- _What needs to be done_
State the number of lines in the following data that contain the string "while", and nothing else.

[Collected data]
○ ○ ○ ○ ○

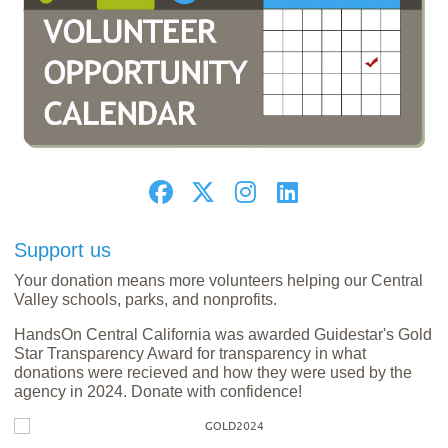
Support us
Your donation means more volunteers helping our Central
Valley schools, parks, and nonprofits.
HandsOn Central California was awarded Guidestar's Gold
Star Transparency Award for transparency in what
donations were recieved and how they were used by the
agency in 2024. Donate with confidence!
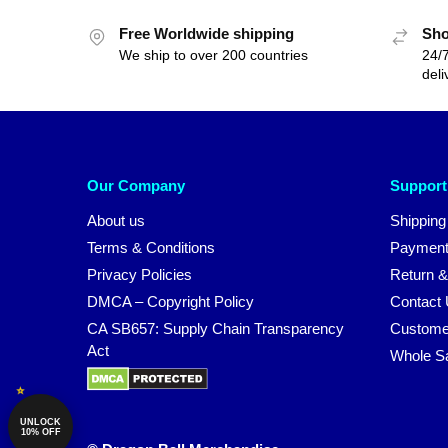
Free Worldwide shipping
Sho
We ship to over 200 countries
24/7
deli
Our Company
Support
About us
Shipping
Terms & Conditions
Payment
Privacy Policies
Return &
DMCA – Copyright Policy
Contact
CA SB657: Supply Chain Transparency
Custome
Act
Whole S
UNLOCK
10% OFF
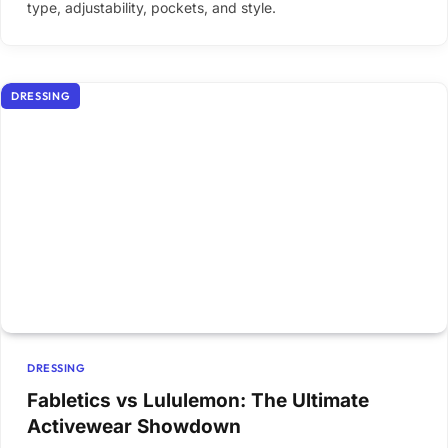
type, adjustability, pockets, and style.
DRESSING
DRESSING
Fabletics vs Lululemon: The Ultimate
Activewear Showdown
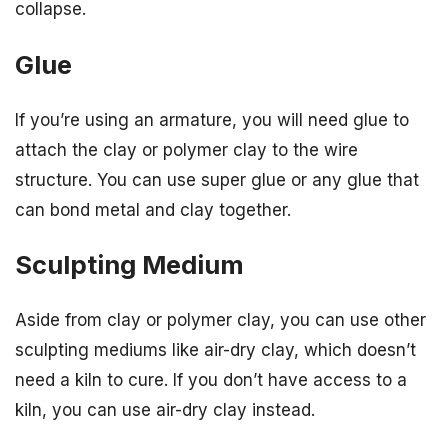
collapse.
Glue
If you’re using an armature, you will need glue to
attach the clay or polymer clay to the wire
structure. You can use super glue or any glue that
can bond metal and clay together.
Sculpting Medium
Aside from clay or polymer clay, you can use other
sculpting mediums like air-dry clay, which doesn’t
need a kiln to cure. If you don’t have access to a
kiln, you can use air-dry clay instead.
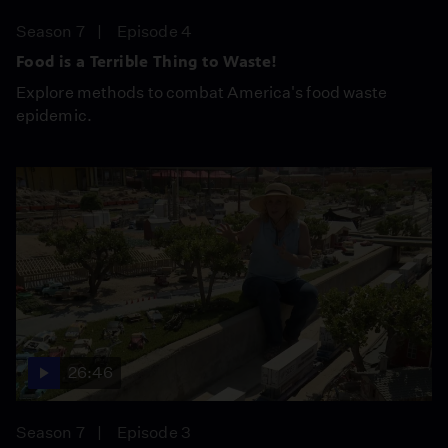
Season 7
Episode 4
Food is a Terrible Thing to Waste!
Explore methods to combat America's food waste
epidemic.
26:46
Season 7
Episode 3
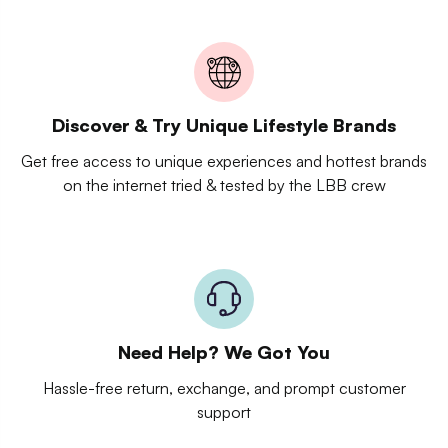
Discover & Try Unique Lifestyle Brands
Get free access to unique experiences and hottest brands
on the internet tried & tested by the LBB crew
Need Help? We Got You
Hassle-free return, exchange, and prompt customer
support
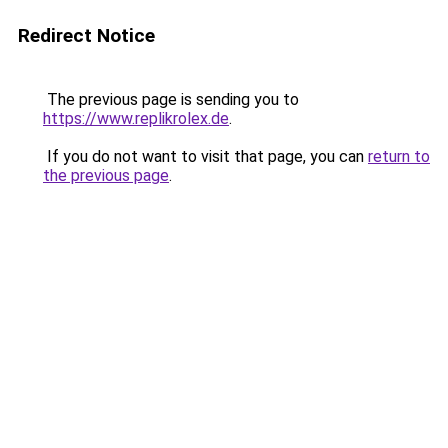
Redirect Notice
The previous page is sending you to
https://www.replikrolex.de
.
If you do not want to visit that page, you can
return to
the previous page
.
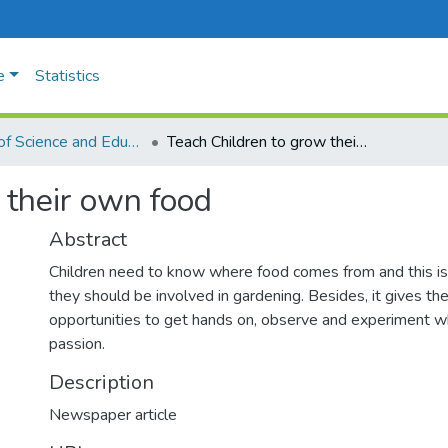
e
Statistics
Faculty of Science and Education
Teach Children to grow their own food
 their own food
Abstract
Children need to know where food comes from and this i
they should be involved in gardening. Besides, it gives t
opportunities to get hands on, observe and experiment whi
passion.
Description
Newspaper article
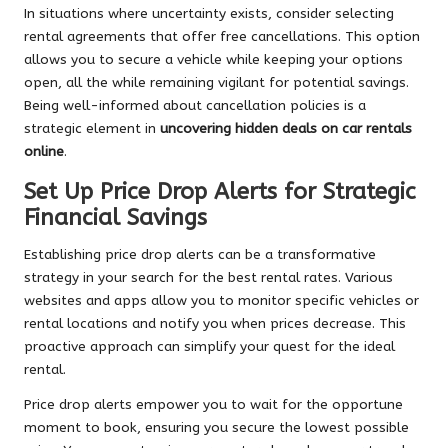
In situations where uncertainty exists, consider selecting
rental agreements that offer free cancellations. This option
allows you to secure a vehicle while keeping your options
open, all the while remaining vigilant for potential savings.
Being well-informed about cancellation policies is a
strategic element in
uncovering hidden deals on car rentals
online
.
Set Up Price Drop Alerts for Strategic
Financial Savings
Establishing price drop alerts can be a transformative
strategy in your search for the best rental rates. Various
websites and apps allow you to monitor specific vehicles or
rental locations and notify you when prices decrease. This
proactive approach can simplify your quest for the ideal
rental.
Price drop alerts empower you to wait for the opportune
moment to book, ensuring you secure the lowest possible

○ ○ ○ ○ ○

- _Response box_
2